Was die Berichterstattung im Allgemeinen angeht, ja, vielen von Ihnen genau wie mir ist es sicherlich schon so ergangen, sie meinen, hier etwas unglaublich Wichtiges erlebt, gesehen zu haben oder auch selbst aktiv geworden zu sein, und die Medien greifen es nicht auf. Das ist jedem schon passiert, würde ich hier mal behaupten. Aber das ist lediglich ein Indiz für freien Journalismus in Deutschland. Nicht einzelne Politiker entscheiden, was heute Abend im NDR ausgestrahlt wird, sondern der NDR mit seiner Redaktion selbst.

Selbstverständlich müssen die öffentlich-rechtlichen Rundfunkanstalten effizient und sparsam arbeiten, aber öffentlich-rechtlicher Rundfunk ist keine Minimalversorgung, sondern hat den Auftrag, möglichst breite Bevölkerungsschichten mit unterschiedlichen Ansprüchen zu erreichen. Auch das öffentlich-rechtliche Rundfunkangebot soll vielfältig und pluralistisch sein. Dass die AfD das anders sieht, ist bekannt. Sie hat offensichtlich ein gestörtes Verhältnis zu den Medien und zu kritischem Journalismus,

(Zuruf vonseiten der Fraktion der AfD: So ein Unsinn!)

und gerade beim öffentlich-rechtlichen Rundfunk.

(Zuruf vonseiten der Fraktion der AfD: Sie haben ein gestörtes Verhältnis zur Realität!)

Wenn wir heute den Artikel in der „Schweriner Volkszeitung“ sehen, „AfD-Chef wollte zum NDR“, könnte man auf die Idee kommen, späte Rache des Holm, aber ich denke,

(Leif-Erik Holm, AfD: Oooch, das wäre aber sehr spät! Ich war schon 1992 beim NDR.)

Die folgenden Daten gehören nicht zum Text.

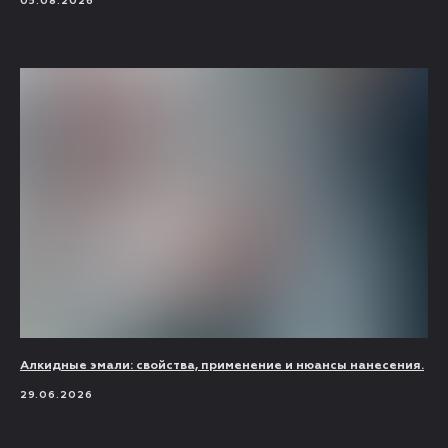
05.08.2026
Алкидные эмали: свойства, применение и нюансы нанесения.
29.06.2026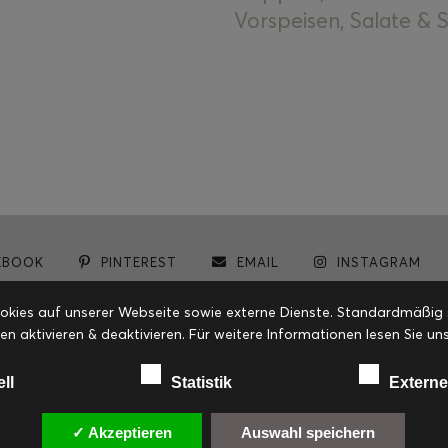
Vorspeisen, Salate &
EBOOK
PINTEREST
EMAIL
INSTAGRAM
© cookiteasy.at by Simone Kemptner | powered by
ECKER Digital IT Solutions
ies auf unserer Webseite sowie externe Dienste. Standardmäßig sin
en aktivieren & deaktivieren. Für weitere Informationen lesen Sie
ell
Statistik
Externe
✓ Akzeptieren
Auswahl speichern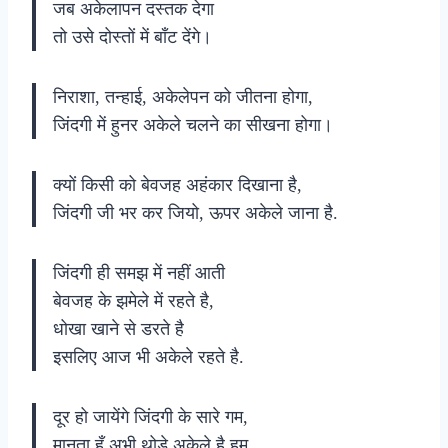
जब अकेलापन दस्तक देगा
तो उसे दोस्तों में बाँट देंगे।
निराशा, तन्हाई, अकेलेपन को जीतना होगा,
जिंदगी में हुनर अकेले चलने का सीखना होगा।
क्यों किसी को बेवजह अहंकार दिखाना है,
जिंदगी जी भर कर जियो, ऊपर अकेले जाना है.
जिंदगी ही समझ में नहीं आती
बेवजह के झमेले में रहते है,
धोखा खाने से डरते है
इसलिए आज भी अकेले रहते है.
दूर हो जायेंगे जिंदगी के सारे गम,
मानता हूँ अभी थोड़े अकेले है हम.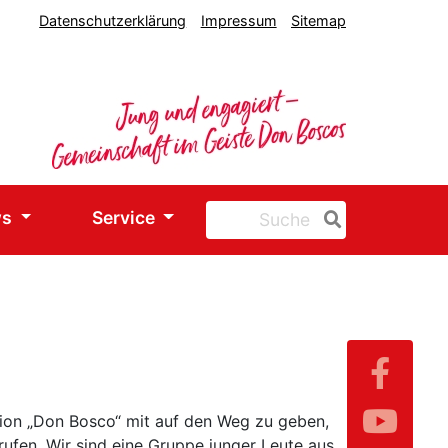
Datenschutzerklärung
Impressum
Sitemap
ws
Service
tion „Don Bosco“ mit auf den Weg zu geben,
ufen. Wir sind eine Gruppe junger Leute aus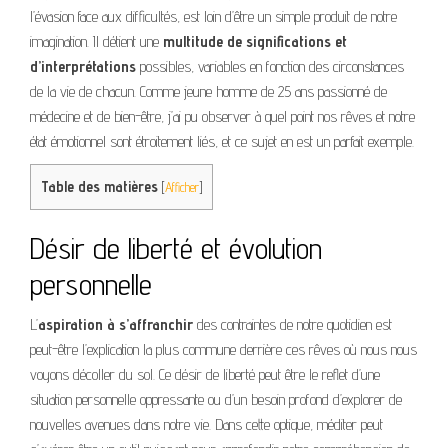
l’évasion face aux difficultés, est loin d’être un simple produit de notre
imagination. Il détient une
multitude de significations et
d’interprétations
possibles, variables en fonction des circonstances
de la vie de chacun. Comme jeune homme de 25 ans passionné de
médecine et de bien-être, j’ai pu observer à quel point nos rêves et notre
état émotionnel sont étroitement liés, et ce sujet en est un parfait exemple.
Table des matières
[
Afficher
]
Désir de liberté et évolution
personnelle
L’
aspiration à s’affranchir
des contraintes de notre quotidien est
peut-être l’explication la plus commune derrière ces rêves où nous nous
voyons décoller du sol. Ce désir de liberté peut être le reflet d’une
situation personnelle oppressante ou d’un besoin profond d’explorer de
nouvelles avenues dans notre vie. Dans cette optique, méditer peut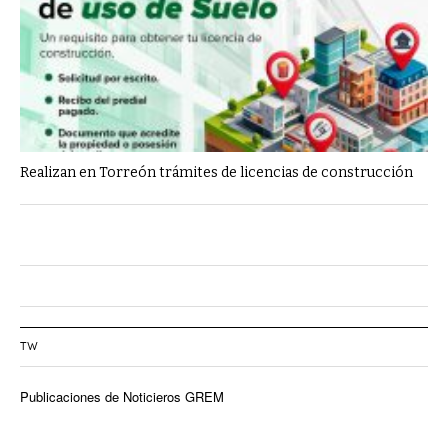
Realizan en Torreón trámites de licencias de construcción
TW
Publicaciones de Noticieros GREM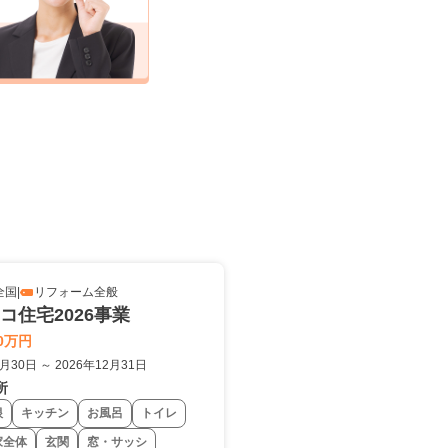
全国
|
リフォーム全般
コ住宅2026事業
0万円
6月30日 ～ 2026年12月31日
所
根
キッチン
お風呂
トイレ
家全体
玄関
窓・サッシ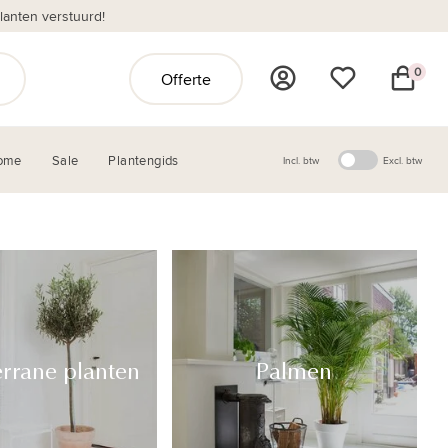
anten verstuurd!
0
Offerte
ome
Sale
Plantengids
Incl. btw
Excl. btw
rrane planten
Palmen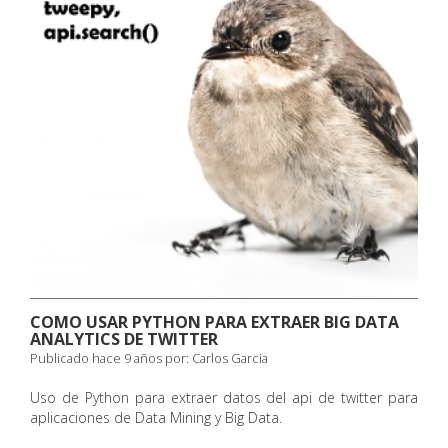
COMO USAR PYTHON PARA EXTRAER BIG DATA
ANALYTICS DE TWITTER
Publicado hace 9 años por:
Carlos Garcia
Uso de Python para extraer datos del api de twitter para
aplicaciones de Data Mining y Big Data.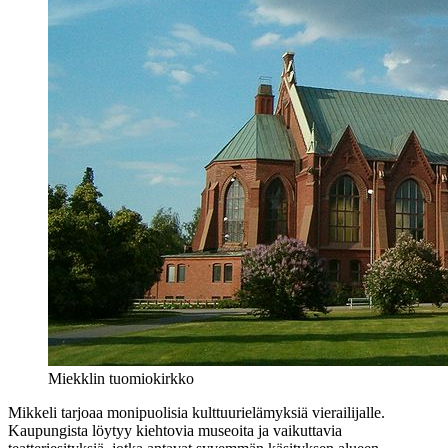
Miekklin tuomiokirkko
Mikkeli tarjoaa monipuolisia kulttuurielämyksiä vierailijalle.
Kaupungista löytyy kiehtovia museoita ja vaikuttavia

da tun wir unserem Lokalmatador der AfD hier unrecht. So groß ist seine bundesweite Bedeutung nun doch nicht. Denn dass die AfD von Misstrauen in die Berichterstattung beseelt ist, gilt nicht nur für MecklenburgVorpommern. Wir wissen, das wurde schon vorgestellt, das haben wir auch gestern bereits von Herrn Dr. Manthei gehört, dass sie in allen Bundesländern, in denen sie die Möglichkeit hat, diesen Antrag einbringt.

Frau Abgeordnete, gestatten Sie eine Zwischenfrage des Abgeordneten Herrn Dr. Manthei?